In 1971 Gillette introduced Tarc II Twin blade shaving system which had a fixed  Twin blade that gave a smooth shave. Later by 1977 they introduced the Altra/Contour system, the first twin-blade shaving cartridge with a pivoting head, which allows the blades to  follow the contours of the face for a closer shave. I bought one Altra Razor in  the U.S, in 1978,  where I went  for the filming of Malayalam  film Ezham Kadalin Akkare ( Ore Vaanam Ore Bhoomi - Tamil Version ),

I am still using it even though 37 years had passed in spite of the fact that several triple, four or even five bladed cartridges were introduced, I still use Gillette Vector blades with my old sturdy Altra Razor. The heaviness of the handle and well balanced grip ensures a smooth shave.
Gillette razors over the years     
And finally here is my old faithful Altra Razor with GilletteVector Blade...

Sunday, April 12, 2015

John Abraham and Jayakanthan

It may sound very interesting if eccentric film maker   John Abraham  were to make a movie based on a script by an equally unorthodox writer like Jayakanthan. In my opinion it would have been an extraordinary Tamil film  it  had happened....... it almost  had happened and here is the unknown story...

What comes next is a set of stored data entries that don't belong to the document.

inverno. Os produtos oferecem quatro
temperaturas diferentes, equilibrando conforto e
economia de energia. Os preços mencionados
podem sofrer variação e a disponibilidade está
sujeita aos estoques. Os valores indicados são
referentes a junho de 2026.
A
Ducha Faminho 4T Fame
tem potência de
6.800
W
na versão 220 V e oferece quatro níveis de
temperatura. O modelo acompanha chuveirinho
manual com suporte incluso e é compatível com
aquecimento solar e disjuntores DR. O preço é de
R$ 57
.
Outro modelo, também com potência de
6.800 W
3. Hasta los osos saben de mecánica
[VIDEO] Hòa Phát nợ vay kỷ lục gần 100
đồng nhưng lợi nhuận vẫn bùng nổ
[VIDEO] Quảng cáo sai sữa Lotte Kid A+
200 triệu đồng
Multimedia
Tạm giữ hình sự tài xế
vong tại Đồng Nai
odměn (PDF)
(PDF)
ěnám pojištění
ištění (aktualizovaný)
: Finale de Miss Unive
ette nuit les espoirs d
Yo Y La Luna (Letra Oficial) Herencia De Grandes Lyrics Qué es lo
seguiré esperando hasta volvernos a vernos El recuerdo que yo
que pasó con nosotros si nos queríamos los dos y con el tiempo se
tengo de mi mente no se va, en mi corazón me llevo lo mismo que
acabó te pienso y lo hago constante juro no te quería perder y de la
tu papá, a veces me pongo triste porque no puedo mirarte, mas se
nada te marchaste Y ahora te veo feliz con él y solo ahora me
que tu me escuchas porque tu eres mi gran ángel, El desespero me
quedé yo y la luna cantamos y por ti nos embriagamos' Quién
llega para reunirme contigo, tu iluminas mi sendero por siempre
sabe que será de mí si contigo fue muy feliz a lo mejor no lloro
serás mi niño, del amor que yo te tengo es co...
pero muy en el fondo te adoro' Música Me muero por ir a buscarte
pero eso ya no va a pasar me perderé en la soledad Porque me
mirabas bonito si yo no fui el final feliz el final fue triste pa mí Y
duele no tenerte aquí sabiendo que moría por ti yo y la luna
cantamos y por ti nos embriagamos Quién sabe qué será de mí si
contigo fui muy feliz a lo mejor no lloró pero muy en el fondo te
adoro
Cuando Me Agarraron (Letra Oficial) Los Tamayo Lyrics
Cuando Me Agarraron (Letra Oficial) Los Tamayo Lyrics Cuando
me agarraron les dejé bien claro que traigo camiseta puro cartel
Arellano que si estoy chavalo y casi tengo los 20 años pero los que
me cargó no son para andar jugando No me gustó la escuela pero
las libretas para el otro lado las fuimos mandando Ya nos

Jayakanthan had written a Tamil short story "Agni Pravesam" in which a  girl who was offered a lift in a car on her way back from college by a young man, gets seduced. He drops her near her home and when her anxious mother learns the truth, instead of raising hell, she takes her to the bath room and pours a pot of water saying this is not water, but fire that will purify you, as you were not polluted in spirit. When the story was published there were lot of criticism and protests against JK. In order to silence his critics he wrote a novel extending the short story, in which the mother will scold her daughter and all neighbourhood learns about her and  the consequent  suffering she had to undergo in her life. It was titled " Sila Nerangalil Sila Manithargal" which  later came out 

 as a film Directed by A.Bhimsingh which got Lakshmi the National Award for the Best Actress in 1976.

While John was doing  his debut Malayalam film "Vidyarthikale Ithile Ithile " in 1971, he was fascinated by the short story "Agni Pravesam" and the Novel " Sila Nerangalil Sila Manithargal". Our producer Minnal was a friend of Jayakanthan and John had a few meetings with JK and I had been with him during those discussions. John had a brilliant concept which was to film the short story as it is and when the mother pours water over the head of her daughter Ganga and says that you are purified, the screen goes dark and in the sound track cat calls and voices of  noisy protest is heard. Then on the screen the writer Jayakanthan himself appears and pacifies the audience...O.K. you want the mother to raise hell... see what happens...

The mother creates a big hue and cry, every one around comes to know of her daughter's downfall and her life becomes miserable as written in the novel " Sila Nerangalil Sila Manithargal

Unfortunately the project could not take place. But another great film maker A. Bhimsingh  in his own way made a National award winning film based on the same subject.